Before you go, check out these stories!

0
Hackernoon logoDatabase Schema Versioning and Migrations Made Simpler For High Speed CI/CD by@csouchet

Database Schema Versioning and Migrations Made Simpler For High Speed CI/CD

Author profile picture

@csouchetSouchet Céline

R&D Engineer at Bonitasoft

If you are a back-end developer, you are often faced with having to migrate your database schema with each new release.

The framework called Liquibase can make it easier for you when you need to upgrade your database schema.

In this article, I’ll explain how Liquibase can be used in a Java project, with Spring/Hibernate, to version the database schema.

How does Liquibase work?

Changelog

Liquibase works with Changelog files (the list of all the changes, in order, that need to execute to update the database).

There are 4 supported formats for these Changelogs: SQL, XML, YAML, and JSON. 

Changeset

A Changeset represents a single change to your database.

Each changeset is identified by “id” and “author” attributes, and by the directory and file name of the changelog file - which makes it possible to uniquely identify it and to be applied only once.

When the changelog is executed, the changesets defined in it will be executed one by one, in the order of definition.

Thus, if there is an error on a changeset, all the precedents will have already been applied. Liquibase will end its execution on an error. So, you will only have to correct the incorrect changeset in error, then relaunch Liquibase and continue your migration. (I will explain later how Liquibase finds from which changeset it should resume).

Change types

Each changeset contains one or more Change Types that describe a type of operation to apply to the database. 

Liquibase supports both raw SQL and Change Types (that generate SQL for supported databases). But, if you want to execute the same changelog in different database vendors, it’s better to use Change Types. Change Types also allow automatic rollback if there is an error.

Generally, there should only be one Change Type per changeset to avoid failed auto-commit statements that can leave the database in an unexpected state.

Rollback

Liquibase allows you to undo changes you have made to your database, either automatically (generated from a Change Type) or via custom rollback SQL.

You need to include a <rollback> clause, in each changeset, whenever a change doesn’t support out of box rollback (e.g. <sql>, <insert>, <update>, and other destructive modifications).

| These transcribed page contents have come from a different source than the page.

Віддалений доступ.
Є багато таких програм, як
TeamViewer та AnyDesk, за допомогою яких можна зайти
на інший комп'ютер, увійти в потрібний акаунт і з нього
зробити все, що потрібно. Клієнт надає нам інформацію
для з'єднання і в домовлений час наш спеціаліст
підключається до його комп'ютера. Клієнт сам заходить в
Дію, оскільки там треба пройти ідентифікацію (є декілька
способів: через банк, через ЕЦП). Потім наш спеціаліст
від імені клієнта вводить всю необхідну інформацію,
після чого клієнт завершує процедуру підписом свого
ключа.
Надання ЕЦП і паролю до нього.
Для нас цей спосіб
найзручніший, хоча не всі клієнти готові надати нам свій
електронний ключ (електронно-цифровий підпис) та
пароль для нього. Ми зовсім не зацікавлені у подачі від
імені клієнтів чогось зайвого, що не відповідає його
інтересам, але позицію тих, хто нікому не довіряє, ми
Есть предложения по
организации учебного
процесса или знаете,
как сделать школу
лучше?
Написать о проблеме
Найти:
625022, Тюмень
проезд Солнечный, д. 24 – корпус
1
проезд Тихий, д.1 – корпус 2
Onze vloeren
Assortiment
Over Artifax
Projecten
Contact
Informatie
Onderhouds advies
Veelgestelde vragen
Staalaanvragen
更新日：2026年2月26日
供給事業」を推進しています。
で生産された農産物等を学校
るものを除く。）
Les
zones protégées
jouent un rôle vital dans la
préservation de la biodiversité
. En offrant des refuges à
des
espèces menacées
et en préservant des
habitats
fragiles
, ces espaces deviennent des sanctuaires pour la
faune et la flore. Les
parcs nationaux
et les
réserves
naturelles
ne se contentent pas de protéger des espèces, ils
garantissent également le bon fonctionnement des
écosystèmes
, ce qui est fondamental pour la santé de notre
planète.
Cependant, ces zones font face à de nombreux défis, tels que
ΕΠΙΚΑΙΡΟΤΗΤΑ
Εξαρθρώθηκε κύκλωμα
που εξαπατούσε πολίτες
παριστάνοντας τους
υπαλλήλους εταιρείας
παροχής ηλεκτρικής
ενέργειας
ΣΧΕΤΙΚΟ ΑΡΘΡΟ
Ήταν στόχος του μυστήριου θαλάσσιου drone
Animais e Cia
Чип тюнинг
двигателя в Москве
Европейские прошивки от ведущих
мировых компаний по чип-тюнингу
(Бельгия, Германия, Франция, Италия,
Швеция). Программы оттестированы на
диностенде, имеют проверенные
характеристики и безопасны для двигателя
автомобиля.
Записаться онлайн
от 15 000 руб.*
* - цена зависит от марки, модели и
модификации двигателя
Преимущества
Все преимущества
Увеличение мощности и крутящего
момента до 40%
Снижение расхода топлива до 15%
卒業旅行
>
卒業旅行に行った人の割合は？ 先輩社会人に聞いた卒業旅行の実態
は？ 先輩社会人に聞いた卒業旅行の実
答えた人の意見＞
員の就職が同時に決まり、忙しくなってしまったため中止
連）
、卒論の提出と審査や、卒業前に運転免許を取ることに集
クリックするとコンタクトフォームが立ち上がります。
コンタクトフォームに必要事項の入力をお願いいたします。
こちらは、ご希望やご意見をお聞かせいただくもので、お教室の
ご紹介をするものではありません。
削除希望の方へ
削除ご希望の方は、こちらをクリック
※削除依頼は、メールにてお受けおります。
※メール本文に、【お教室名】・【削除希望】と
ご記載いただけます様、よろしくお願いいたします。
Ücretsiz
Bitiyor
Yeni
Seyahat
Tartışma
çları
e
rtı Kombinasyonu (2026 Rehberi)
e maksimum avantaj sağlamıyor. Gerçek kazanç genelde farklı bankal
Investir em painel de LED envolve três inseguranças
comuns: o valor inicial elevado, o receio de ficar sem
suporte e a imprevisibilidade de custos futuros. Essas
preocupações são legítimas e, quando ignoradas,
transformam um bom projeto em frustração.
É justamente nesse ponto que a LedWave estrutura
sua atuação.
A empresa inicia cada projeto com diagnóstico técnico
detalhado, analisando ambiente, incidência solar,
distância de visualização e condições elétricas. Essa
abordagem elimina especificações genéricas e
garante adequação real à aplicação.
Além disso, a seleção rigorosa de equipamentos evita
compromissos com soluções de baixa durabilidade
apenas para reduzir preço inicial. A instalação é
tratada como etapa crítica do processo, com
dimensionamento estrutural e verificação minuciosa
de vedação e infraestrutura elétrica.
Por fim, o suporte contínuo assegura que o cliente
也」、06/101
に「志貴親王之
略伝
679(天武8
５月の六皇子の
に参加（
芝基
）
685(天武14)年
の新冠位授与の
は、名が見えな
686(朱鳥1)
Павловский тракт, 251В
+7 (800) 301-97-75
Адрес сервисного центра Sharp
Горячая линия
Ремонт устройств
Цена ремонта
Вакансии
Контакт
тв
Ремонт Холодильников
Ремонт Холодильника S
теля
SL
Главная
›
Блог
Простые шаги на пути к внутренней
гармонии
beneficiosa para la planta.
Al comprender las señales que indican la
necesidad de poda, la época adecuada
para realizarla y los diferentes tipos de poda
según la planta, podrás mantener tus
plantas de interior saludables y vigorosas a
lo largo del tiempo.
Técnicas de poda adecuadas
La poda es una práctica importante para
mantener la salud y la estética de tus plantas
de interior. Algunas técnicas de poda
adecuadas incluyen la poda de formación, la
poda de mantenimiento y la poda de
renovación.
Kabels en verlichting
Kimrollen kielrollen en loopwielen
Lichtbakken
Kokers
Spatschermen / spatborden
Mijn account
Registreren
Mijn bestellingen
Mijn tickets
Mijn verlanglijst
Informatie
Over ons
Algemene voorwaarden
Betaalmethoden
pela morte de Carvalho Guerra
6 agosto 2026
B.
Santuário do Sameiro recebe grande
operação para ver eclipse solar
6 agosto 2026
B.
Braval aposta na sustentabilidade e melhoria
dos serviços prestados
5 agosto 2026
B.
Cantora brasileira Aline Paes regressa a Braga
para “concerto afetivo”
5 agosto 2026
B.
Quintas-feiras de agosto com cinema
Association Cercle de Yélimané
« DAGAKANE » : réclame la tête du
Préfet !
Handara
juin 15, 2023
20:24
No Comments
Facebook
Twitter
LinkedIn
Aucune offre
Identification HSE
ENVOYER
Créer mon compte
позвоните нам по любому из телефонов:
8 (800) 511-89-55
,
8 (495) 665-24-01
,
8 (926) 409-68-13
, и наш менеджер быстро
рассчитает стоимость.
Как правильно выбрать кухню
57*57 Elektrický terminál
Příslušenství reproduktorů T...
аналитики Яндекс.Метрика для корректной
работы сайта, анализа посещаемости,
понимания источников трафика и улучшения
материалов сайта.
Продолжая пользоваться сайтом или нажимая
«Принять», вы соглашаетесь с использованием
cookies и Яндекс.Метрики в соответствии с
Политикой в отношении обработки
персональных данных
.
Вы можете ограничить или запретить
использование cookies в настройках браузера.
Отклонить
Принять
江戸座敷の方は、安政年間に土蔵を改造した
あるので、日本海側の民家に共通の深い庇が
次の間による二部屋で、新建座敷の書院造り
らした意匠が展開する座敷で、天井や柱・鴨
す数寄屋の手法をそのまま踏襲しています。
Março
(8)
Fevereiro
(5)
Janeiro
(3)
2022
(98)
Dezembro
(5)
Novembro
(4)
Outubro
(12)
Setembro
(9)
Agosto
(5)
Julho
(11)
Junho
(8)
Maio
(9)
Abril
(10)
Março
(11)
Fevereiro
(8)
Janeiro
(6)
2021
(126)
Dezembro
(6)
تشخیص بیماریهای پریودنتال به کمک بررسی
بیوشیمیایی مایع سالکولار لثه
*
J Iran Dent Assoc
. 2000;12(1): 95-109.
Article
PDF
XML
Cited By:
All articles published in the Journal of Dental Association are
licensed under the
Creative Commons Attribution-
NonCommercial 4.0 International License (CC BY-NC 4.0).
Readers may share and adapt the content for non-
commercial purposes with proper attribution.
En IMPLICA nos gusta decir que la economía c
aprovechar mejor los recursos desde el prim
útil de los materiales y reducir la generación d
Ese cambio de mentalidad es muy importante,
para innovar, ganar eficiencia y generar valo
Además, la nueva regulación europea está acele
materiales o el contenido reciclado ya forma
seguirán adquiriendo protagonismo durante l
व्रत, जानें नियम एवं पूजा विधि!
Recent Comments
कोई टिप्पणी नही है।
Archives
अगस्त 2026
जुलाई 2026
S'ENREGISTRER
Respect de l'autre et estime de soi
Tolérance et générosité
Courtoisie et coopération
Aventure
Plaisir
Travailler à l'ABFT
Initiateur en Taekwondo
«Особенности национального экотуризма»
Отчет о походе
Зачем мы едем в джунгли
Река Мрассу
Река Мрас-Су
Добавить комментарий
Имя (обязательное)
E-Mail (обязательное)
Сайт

For example, the dropTable tag of Liquibase is a destructive modification, as it is not possible to add a table by retrieving deleted data. In these cases, the rollback tag cannot be automatic. You must therefore manage the rollback yourself in order to return to the previous version of your database.

Tracking tables

If your database does not already contain tracking tables, Liquibase will create 2 tables in your database when it executes: DATABASECHANGELOG and DATABASECHANGELOGLOCK.

1. DATABASECHANGELOG 

When Liquibase runs, it queries the DATABASECHANGELOG table for the changesets that are marked as executed, and then executes all changesets that have not yet been executed.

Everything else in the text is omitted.